Kwanzaa is a holiday celebrating African culture and heritage and begins the day after Christmas and continues for 7 days. On each of the 7 days, a value of African culture is celebrated. A big part of Kwanzaa is the delicious food. Because of this, I was drawn to the book Kwanzaa: an African-American Celebration of Culture and Cooking by Eric V. Copage. Copage talks about mazao (fruits and vegetables) being one of the key parts of celebrating Kwanzaa and representing “the product of unified effort.” (p.xv). So I decided to find something in this category to share in honor of Kwanzaa and my eye caught this recipe for fried plantains.

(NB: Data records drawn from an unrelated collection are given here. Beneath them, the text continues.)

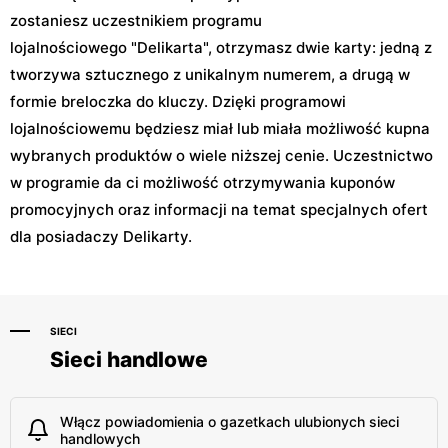
zostaniesz uczestnikiem programu
lojalnościowego "Delikarta", otrzymasz dwie karty: jedną z
tworzywa sztucznego z unikalnym numerem, a drugą w
formie breloczka do kluczy. Dzięki programowi
lojalnościowemu będziesz miał lub miała możliwość kupna
wybranych produktów o wiele niższej cenie. Uczestnictwo
w programie da ci możliwość otrzymywania kuponów
promocyjnych oraz informacji na temat specjalnych ofert
dla posiadaczy Delikarty.
SIECI
Sieci handlowe
Włącz powiadomienia o gazetkach ulubionych sieci
handlowych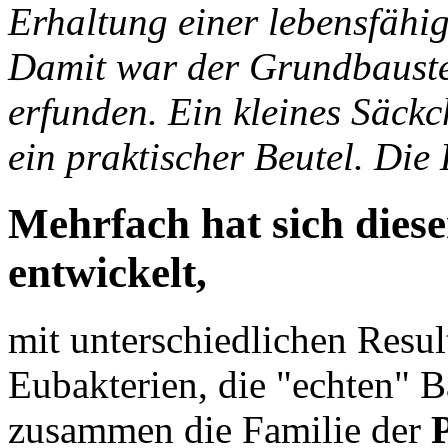
Erhaltung einer lebensfähi
Damit war der Grundbauste
erfunden. Ein kleines Säckc
ein praktischer Beutel. Die
Mehrfach hat sich die
entwickelt,
mit unterschiedlichen Resul
Eubakterien, die "echten" B
zusammen die Familie der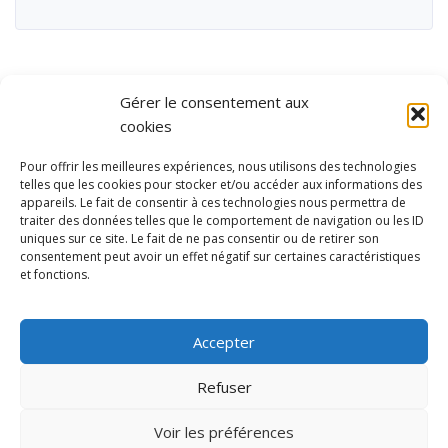
Gérer le consentement aux
cookies
Pour offrir les meilleures expériences, nous utilisons des technologies
telles que les cookies pour stocker et/ou accéder aux informations des
appareils. Le fait de consentir à ces technologies nous permettra de
traiter des données telles que le comportement de navigation ou les ID
uniques sur ce site. Le fait de ne pas consentir ou de retirer son
consentement peut avoir un effet négatif sur certaines caractéristiques
et fonctions.
Ubisport - Service en ligne pour la gestion des équipements sportifs
et de loisirs
Accepter
Contact
Politique de confidentialité
Refuser
Mentions légales
Administration
Voir les préférences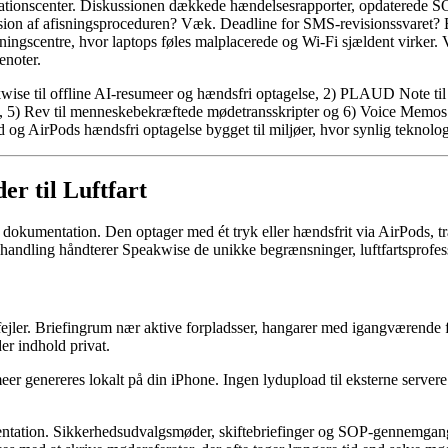
erationscenter. Diskussionen dækkede hændelsesrapporter, opdaterede SO
sion af afisningsproceduren? Væk. Deadline for SMS-revisionssvaret? E
ræningscentre, hvor laptops føles malplacerede og Wi-Fi sjældent virke
enoter.
kwise til offline AI-resumeer og hændsfri optagelse, 2) PLAUD Note til de
st, 5) Rev til menneskebekræftede mødetransskripter og 6) Voice Memos 
og AirPods hændsfri optagelse bygget til miljøer, hvor synlig teknologi
r til Luftfart
bar dokumentation. Den optager med ét tryk eller hændsfrit via AirPods
handling håndterer Speakwise de unikke begrænsninger, luftfartsprofess
r fejler. Briefingrum nær aktive forpladsser, hangarer med igangværende
er indhold privat.
eer genereres lokalt på din iPhone. Ingen lydupload til eksterne serve
entation. Sikkerhedsudvalgsmøder, skiftebriefinger og SOP-gennemgang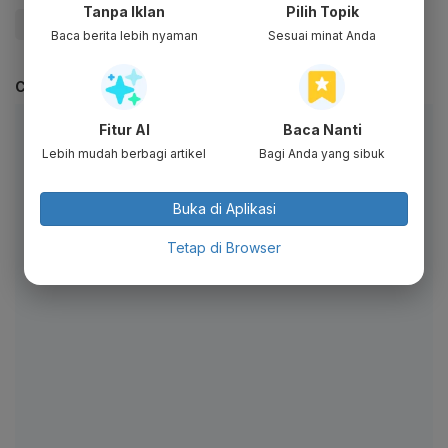
Tanpa Iklan
Pilih Topik
#Migas
#Blok Migas
#Pemerintah
Baca berita lebih nyaman
Sesuai minat Anda
CEK JUGA DATA INI
Fitur AI
Baca Nanti
Lebih mudah berbagi artikel
Bagi Anda yang sibuk
Buka di Aplikasi
Tetap di Browser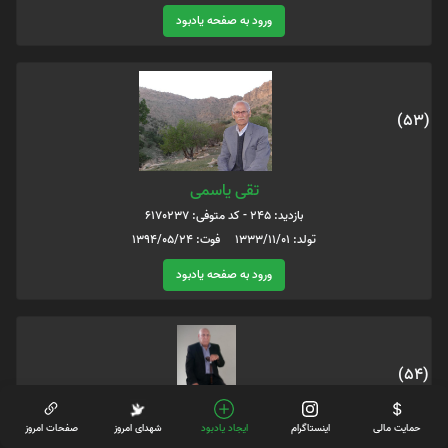
ورود به صفحه یادبود
(53)
تقی یاسمی
بازدید: 245 - کد متوفی: 6170237
تولد: 1333/11/01 فوت: 1394/05/24
ورود به صفحه یادبود
(54)
حمایت مالی
اینستاگرام
ایجاد یادبود
شهدای امروز
صفحات امروز
حاج کریم یاسمی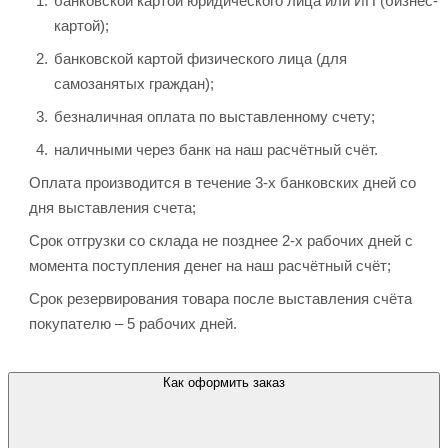
банковской картой юридического лица или ИП (бизнес-
картой);
банковской картой физического лица (для
самозанятых граждан);
безналичная оплата по выставленному счету;
наличными через банк на наш расчётный счёт.
Оплата производится в течение 3-х банковских дней со
дня выставления счета;
Срок отгрузки со склада не позднее 2-х рабочих дней с
момента поступления денег на наш расчётный счёт;
Срок резервирования товара после выставления счёта
покупателю – 5 рабочих дней.
Как оформить заказ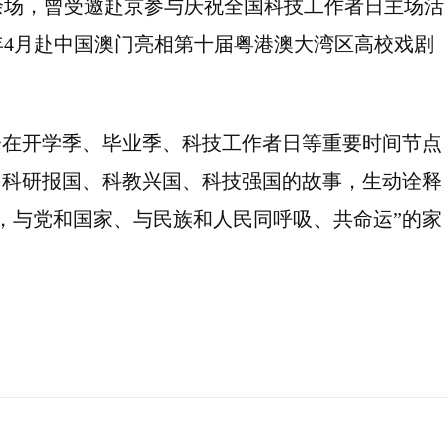
0余场，曾受邀赴京参与庆祝全国科技工作者日主场活
年4月赴中国澳门亮相第十届粤港澳大湾区高校戏剧
会在开学季、毕业季、科技工作者日等重要时间节点
、科研报国、科教兴国、科技强国的故事，生动诠释
，与党和国家、与民族和人民同呼吸、共命运”的家
）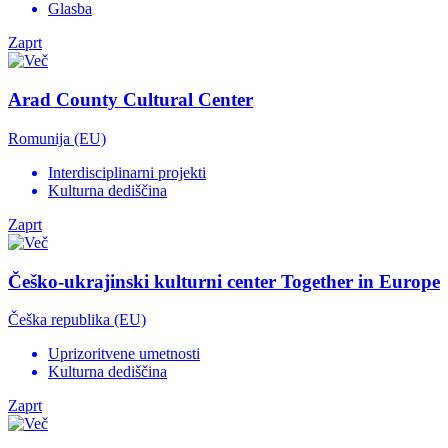
Glasba
Zaprt
Arad County Cultural Center
Romunija (EU)
Interdisciplinarni projekti
Kulturna dediščina
Zaprt
Češko-ukrajinski kulturni center Together in Europe
Češka republika (EU)
Uprizoritvene umetnosti
Kulturna dediščina
Zaprt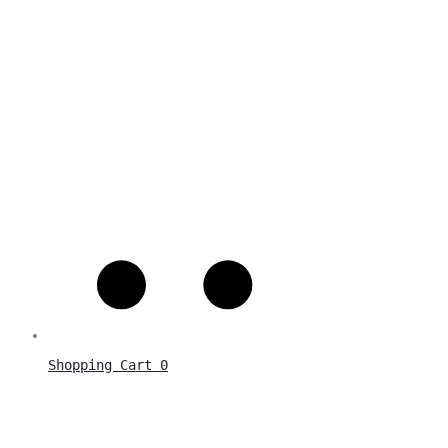
Shopping Cart
0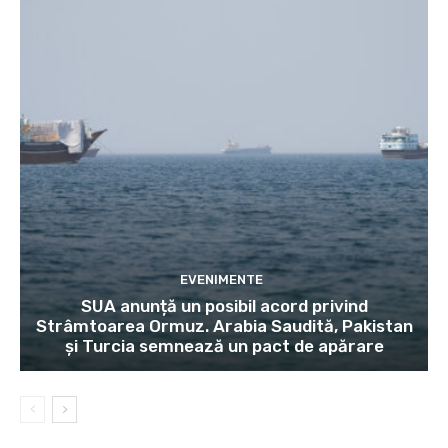
EVENIMENTE
SUA anunță un posibil acord privind
Strâmtoarea Ormuz. Arabia Saudită, Pakistan
și Turcia semnează un pact de apărare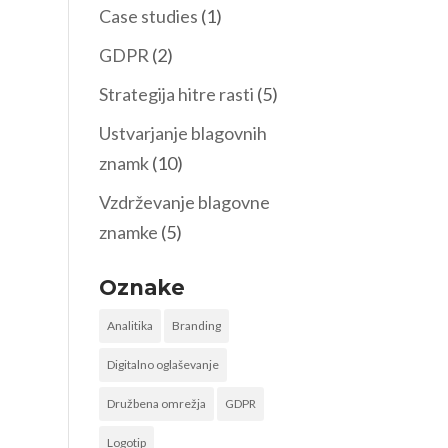
Case studies
(1)
GDPR
(2)
Strategija hitre rasti
(5)
Ustvarjanje blagovnih
znamk
(10)
Vzdrževanje blagovne
znamke
(5)
Oznake
Analitika
Branding
Digitalno oglaševanje
Družbena omrežja
GDPR
Logotip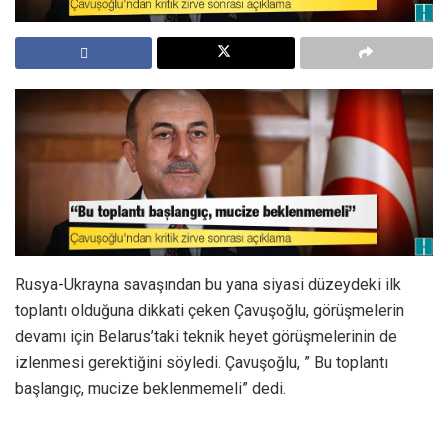
Rusya-Ukrayna savaşından bu yana siyasi düzeydeki ilk
toplantı olduğuna dikkati çeken Çavuşoğlu, görüşmelerin
devamı için Belarus’taki teknik heyet görüşmelerinin de
izlenmesi gerektiğini söyledi. Çavuşoğlu, ” Bu toplantı
başlangıç, mucize beklenmemeli” dedi.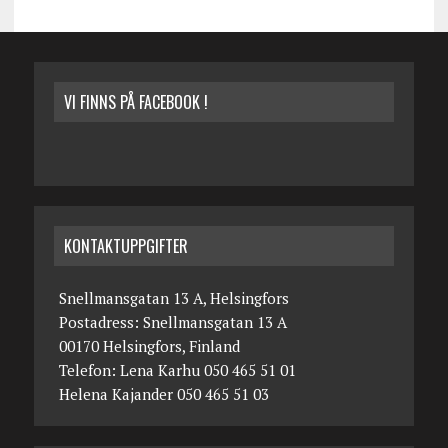
VI FINNS PÅ FACEBOOK !
KONTAKTUPPGIFTER
Snellmansgatan 13 A, Helsingfors
Postadress: Snellmansgatan 13 A
00170 Helsingfors, Finland
Telefon: Lena Karhu 050 465 51 01
Helena Kajander 050 465 51 03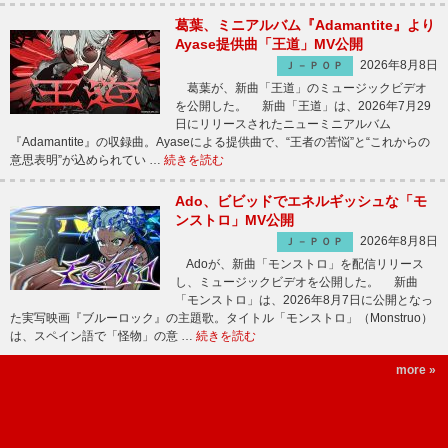
葛葉、ミニアルバム『Adamantite』より
Ayase提供曲「王道」MV公開
2026年8月8日
Ｊ－ＰＯＰ
葛葉が、新曲「王道」のミュージックビデオ
を公開した。 新曲「王道」は、2026年7月29
日にリリースされたニューミニアルバム
『Adamantite』の収録曲。Ayaseによる提供曲で、“王者の苦悩”と“これからの
意思表明”が込められてい …
続きを読む
Ado、ビビッドでエネルギッシュな「モ
ンストロ」MV公開
2026年8月8日
Ｊ－ＰＯＰ
Adoが、新曲「モンストロ」を配信リリース
し、ミュージックビデオを公開した。 新曲
「モンストロ」は、2026年8月7日に公開となっ
た実写映画『ブルーロック』の主題歌。タイトル「モンストロ」（Monstruo）
は、スペイン語で「怪物」の意 …
続きを読む
more »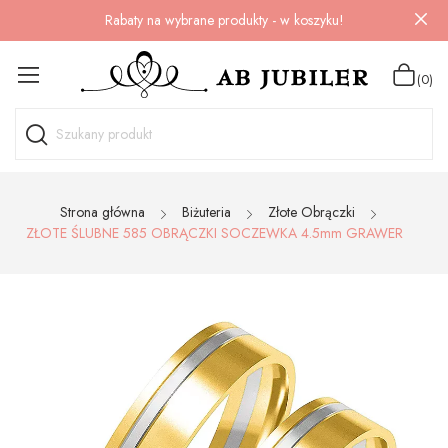
Rabaty na wybrane produkty - w koszyku!
(0)
Strona główna
Biżuteria
Złote Obrączki
ZŁOTE ŚLUBNE 585 OBRĄCZKI SOCZEWKA 4.5mm GRAWER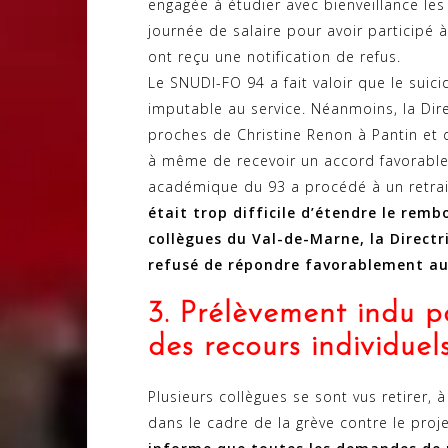
engagée à étudier avec bienveillance les
journée de salaire pour avoir participé 
ont reçu une notification de refus.
Le SNUDI-FO 94 a fait valoir que le suici
imputable au service. Néanmoins, la Dir
proches de Christine Renon à Pantin et 
à même de recevoir un accord favorable
académique du 93 a procédé à un retrait 
était trop difficile d’étendre le rem
collègues du Val-de-Marne, la Direc
refusé de répondre favorablement aux
3. Prélèvement indu po
des recours individuel
Plusieurs collègues se sont vus retirer, 
dans le cadre de la grève contre le proj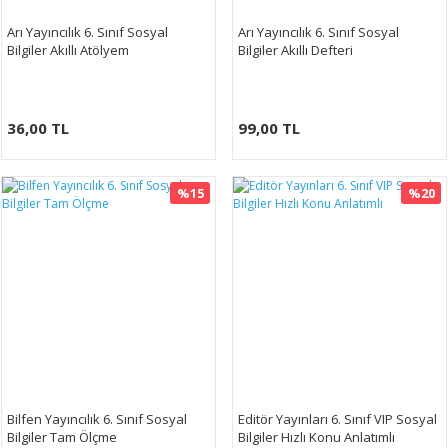
Arı Yayıncılık 6. Sınıf Sosyal
Arı Yayıncılık 6. Sınıf Sosyal
Bilgiler Akıllı Atölyem
Bilgiler Akıllı Defteri
36,00 TL
99,00 TL
%15
%20
Bilfen Yayıncılık 6. Sınıf Sosyal
Editör Yayınları 6. Sınıf VIP Sosyal
Bilgiler Tam Ölçme
Bilgiler Hızlı Konu Anlatımlı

Several years ago, I was introduced to using plantains when I went to Puerto Rico and tried tostones for the first time. Before this, I had never had plantains. I then learned that different ripeness of plantains are used to create very different dishes. Green, unripe plantains are hard and are used similarly to a potato. Yellow plantains, which look like an extra large ripe banana, are usually fried and eaten in savory dishes. Black plantains are extra ripe and are soft. These kind of plantains are used in desserts and sweet dishes. So make sure that you have the correct ripeness of plantain for this yummy treat.
4 yellow-ripe plantains, peeled and quartered lengthwise
4 cups lukewarm water
1 tablespoon salt
1/4 cup vegetable oil
- Combine the plantains, lukewarm water, and salt in a medium bowl. Let it stand for 30 minutes to soften and mellow the plantains. Then drain the plantains well and pat dry with paper towels.
- Heat the oil in a large skillet. Add the plantains and cook over medium-high heat, turning once, until golden brown on both sides, about 5 minutes. Using a slotted spatula, transfer the plantains to paper towels to drain briefly before serving. Season lightly with salt if desired, and serve immediately.
I did not make any substitutions in this recipe. I found that I had to fry the sliced plantains in batches because the pan I had was not large enough. I did not put any additional salt on them because I served them with homemade refried black beans and sour cream. If you choose to eat them on their own in the same manner as french fries, you will most likely want to add a little salt. Seasoned salt would be excellent on them as well. My family loved these. They are slightly soft, but very tasty. They have a slightly nutty flavor and are excellent dipped in beans and sour cream as if they were chips. I hope you enjoy!